### THE INPUT
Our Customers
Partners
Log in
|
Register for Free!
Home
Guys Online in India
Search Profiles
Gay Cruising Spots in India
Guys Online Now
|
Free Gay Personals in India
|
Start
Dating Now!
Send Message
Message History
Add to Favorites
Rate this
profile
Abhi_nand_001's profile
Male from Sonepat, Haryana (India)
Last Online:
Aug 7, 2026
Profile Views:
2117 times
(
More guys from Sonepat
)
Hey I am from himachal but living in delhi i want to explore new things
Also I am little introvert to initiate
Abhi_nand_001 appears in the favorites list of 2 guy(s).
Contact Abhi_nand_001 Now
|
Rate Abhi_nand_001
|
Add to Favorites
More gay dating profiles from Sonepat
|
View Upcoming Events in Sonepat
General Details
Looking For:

--

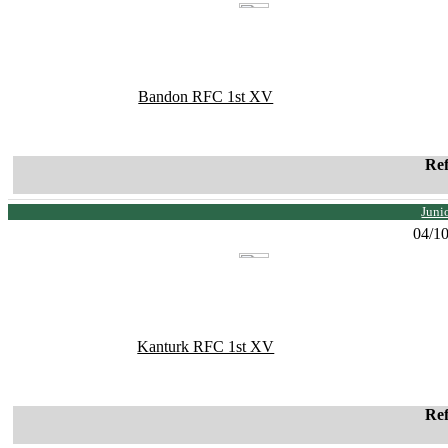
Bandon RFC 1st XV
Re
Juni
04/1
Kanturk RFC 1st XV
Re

### WHAT YOU HAVE TO DO
Lines with "Online": copy every one of them from the listing above.

### PROBLEM SOLUTION
Guys Online in India
Guys Online Now
Last Online:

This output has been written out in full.